Figure 1.

Validation of qRT-PCR Method

(A) Validation of the constitutive expression of TbZFP3 mRNA. TbZFP3 specific primers were used to amplify cDNA derived from serial dilutions of samples that were derived from populations that were either slender or stumpy in morphology (these having been derived from mouse infections). Triplicate assays are shown, which demonstrated that neither the slope nor the intercept of the regression lines of TbZFP3 expression in the slender and stumpy samples were significantly different (F_1,25 = 0.048, p = 0.8276; and F_1,26 = 0.004, p = 0.9493) over a 1000-fold range (1.5 × 10⁶ to 9 × 10⁸ trypanosomes/ml), with a combined PCR efficiency of 100.92%. This established that the level of mRNA for TbZFP3 was equivalent in each cell type.
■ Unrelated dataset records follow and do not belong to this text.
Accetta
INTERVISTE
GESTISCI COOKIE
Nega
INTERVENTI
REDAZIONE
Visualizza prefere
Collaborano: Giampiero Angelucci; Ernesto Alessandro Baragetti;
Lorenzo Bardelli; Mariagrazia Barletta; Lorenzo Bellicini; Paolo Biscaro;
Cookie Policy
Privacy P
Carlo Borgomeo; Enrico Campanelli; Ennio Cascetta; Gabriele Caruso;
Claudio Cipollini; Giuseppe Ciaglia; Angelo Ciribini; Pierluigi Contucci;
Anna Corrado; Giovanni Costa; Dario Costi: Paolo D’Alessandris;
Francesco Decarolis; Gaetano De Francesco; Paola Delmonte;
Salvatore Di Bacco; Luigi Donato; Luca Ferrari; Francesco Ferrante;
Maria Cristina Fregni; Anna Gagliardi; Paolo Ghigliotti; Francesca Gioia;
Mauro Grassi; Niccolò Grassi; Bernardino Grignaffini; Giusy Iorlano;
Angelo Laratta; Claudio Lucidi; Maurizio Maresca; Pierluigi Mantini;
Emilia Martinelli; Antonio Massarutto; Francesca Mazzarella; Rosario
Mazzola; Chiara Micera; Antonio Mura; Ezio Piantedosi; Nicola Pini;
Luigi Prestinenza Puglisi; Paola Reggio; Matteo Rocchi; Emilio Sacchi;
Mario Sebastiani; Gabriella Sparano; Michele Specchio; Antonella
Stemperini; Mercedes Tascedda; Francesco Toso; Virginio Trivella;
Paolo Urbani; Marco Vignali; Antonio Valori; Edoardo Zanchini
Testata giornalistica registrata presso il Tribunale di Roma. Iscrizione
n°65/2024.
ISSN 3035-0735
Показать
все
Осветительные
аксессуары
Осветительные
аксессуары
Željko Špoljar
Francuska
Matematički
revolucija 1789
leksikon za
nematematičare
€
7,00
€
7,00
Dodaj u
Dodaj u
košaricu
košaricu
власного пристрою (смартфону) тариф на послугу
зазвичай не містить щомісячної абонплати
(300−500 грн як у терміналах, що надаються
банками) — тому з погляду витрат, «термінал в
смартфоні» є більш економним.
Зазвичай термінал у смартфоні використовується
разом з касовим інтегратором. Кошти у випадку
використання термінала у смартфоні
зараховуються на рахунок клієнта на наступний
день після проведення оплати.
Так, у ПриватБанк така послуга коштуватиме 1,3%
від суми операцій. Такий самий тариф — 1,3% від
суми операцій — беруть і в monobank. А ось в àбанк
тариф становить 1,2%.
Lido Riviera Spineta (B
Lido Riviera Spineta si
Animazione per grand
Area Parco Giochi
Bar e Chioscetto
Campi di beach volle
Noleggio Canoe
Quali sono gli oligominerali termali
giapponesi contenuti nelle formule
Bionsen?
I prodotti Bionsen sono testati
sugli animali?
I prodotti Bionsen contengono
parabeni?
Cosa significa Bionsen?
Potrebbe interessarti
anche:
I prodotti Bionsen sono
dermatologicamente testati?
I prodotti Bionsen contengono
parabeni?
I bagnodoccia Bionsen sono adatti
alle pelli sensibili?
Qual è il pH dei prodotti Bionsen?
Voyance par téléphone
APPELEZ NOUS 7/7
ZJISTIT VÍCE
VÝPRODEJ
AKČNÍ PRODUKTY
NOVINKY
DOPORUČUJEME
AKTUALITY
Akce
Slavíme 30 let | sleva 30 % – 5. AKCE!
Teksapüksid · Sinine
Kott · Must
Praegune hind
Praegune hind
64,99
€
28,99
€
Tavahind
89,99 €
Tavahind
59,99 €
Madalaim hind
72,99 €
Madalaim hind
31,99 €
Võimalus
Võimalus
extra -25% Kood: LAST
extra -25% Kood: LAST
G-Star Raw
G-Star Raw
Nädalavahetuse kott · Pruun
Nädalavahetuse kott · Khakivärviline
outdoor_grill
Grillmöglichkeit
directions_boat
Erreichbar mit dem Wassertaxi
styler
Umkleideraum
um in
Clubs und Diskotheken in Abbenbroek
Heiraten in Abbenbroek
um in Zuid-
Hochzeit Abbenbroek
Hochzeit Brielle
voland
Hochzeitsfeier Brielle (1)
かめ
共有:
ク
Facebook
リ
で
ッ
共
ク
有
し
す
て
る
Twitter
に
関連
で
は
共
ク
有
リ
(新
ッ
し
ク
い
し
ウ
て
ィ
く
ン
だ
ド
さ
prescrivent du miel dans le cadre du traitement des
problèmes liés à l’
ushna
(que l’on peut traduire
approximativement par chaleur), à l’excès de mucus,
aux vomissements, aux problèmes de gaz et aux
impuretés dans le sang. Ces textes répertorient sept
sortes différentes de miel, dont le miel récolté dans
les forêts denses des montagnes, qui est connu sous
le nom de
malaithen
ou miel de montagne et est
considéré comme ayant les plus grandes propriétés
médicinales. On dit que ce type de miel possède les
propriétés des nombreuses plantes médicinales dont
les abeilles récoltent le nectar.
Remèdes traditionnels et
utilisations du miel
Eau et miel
(B) The efficiency of amplification of amplicons detecting either TbZFP3 or PAD1 was compared over serial dilutions of stumpy forms (7.3 × 10⁶ to 9 × 10⁸ trypanosomes/ml). Equivalent amplification efficiency was observed for each target transcript, there being a semi-log regression line of slope 0.023. Error bars representing standard error of the mean (SEM) are included for the triplicate assays, these being difficult to visualize on the derived plots due to the high level of reproducibility of the assays.